---- Listed entries

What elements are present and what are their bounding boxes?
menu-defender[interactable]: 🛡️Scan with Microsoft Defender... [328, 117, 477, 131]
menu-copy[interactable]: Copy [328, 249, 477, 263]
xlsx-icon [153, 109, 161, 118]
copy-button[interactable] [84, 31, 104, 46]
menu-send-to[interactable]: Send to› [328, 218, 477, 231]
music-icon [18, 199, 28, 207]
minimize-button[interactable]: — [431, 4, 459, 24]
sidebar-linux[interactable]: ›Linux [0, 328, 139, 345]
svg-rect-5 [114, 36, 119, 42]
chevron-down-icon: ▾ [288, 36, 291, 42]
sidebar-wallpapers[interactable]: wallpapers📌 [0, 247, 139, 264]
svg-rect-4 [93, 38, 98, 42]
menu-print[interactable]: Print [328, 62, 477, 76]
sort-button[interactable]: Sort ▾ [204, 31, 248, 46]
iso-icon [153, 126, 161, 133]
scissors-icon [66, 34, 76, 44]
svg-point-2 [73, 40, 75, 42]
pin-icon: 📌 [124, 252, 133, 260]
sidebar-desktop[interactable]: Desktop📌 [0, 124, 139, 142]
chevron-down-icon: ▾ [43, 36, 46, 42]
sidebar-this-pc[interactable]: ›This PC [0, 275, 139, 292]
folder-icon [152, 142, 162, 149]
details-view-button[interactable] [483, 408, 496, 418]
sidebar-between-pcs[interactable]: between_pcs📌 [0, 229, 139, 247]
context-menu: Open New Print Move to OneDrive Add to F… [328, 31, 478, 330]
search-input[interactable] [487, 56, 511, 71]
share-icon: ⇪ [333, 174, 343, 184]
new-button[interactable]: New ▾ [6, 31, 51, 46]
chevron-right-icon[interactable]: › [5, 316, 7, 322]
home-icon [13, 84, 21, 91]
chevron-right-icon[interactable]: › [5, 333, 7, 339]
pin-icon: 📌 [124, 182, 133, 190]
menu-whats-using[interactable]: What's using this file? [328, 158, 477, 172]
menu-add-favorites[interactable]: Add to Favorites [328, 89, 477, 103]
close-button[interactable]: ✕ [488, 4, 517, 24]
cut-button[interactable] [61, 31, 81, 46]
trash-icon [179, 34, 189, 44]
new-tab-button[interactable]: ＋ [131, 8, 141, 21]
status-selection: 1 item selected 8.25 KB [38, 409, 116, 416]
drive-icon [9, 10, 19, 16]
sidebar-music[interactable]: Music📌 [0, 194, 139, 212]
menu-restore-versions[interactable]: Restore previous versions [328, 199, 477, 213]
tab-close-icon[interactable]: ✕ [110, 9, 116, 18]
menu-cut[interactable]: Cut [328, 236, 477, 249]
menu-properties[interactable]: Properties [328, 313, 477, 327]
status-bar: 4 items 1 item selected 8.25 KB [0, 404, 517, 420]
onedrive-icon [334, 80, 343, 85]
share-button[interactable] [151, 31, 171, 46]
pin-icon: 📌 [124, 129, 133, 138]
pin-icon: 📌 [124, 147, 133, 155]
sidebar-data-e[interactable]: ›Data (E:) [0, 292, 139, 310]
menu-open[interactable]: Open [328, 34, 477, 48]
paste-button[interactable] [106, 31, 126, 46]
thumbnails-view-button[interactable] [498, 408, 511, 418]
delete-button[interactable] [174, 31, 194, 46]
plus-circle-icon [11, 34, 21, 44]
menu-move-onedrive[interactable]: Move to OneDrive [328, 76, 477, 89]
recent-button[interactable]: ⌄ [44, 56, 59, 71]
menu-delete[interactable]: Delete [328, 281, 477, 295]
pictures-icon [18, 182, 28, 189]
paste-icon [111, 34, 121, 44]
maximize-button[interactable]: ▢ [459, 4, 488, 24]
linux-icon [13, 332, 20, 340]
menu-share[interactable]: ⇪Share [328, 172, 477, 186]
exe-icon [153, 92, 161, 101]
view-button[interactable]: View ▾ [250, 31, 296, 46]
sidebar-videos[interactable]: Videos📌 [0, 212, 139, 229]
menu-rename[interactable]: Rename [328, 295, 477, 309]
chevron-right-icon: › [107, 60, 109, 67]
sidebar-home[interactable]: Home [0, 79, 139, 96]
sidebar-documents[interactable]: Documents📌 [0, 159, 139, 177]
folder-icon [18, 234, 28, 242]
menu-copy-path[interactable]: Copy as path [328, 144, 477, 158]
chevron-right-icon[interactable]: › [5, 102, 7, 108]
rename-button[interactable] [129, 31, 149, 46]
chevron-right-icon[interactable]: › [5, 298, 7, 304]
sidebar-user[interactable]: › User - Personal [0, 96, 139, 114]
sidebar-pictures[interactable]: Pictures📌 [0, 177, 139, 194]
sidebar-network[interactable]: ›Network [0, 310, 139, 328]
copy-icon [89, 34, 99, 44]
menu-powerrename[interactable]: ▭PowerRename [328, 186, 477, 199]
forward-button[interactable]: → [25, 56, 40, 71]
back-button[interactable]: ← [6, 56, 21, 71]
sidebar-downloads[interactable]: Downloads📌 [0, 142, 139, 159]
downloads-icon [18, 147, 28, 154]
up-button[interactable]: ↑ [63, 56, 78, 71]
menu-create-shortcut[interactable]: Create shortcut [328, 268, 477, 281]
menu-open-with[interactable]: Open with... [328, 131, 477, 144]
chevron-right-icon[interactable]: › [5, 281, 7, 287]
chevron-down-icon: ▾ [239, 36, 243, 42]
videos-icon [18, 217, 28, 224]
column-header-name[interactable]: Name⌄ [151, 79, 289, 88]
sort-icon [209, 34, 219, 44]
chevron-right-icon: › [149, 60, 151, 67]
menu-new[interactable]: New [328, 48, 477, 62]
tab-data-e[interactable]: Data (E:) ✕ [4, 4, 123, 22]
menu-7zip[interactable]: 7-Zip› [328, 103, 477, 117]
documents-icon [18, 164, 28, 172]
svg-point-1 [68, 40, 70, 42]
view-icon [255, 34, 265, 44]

--------

Work instructions: Give only the number of lines in the entries above that contain the string "Move".

The answer: 2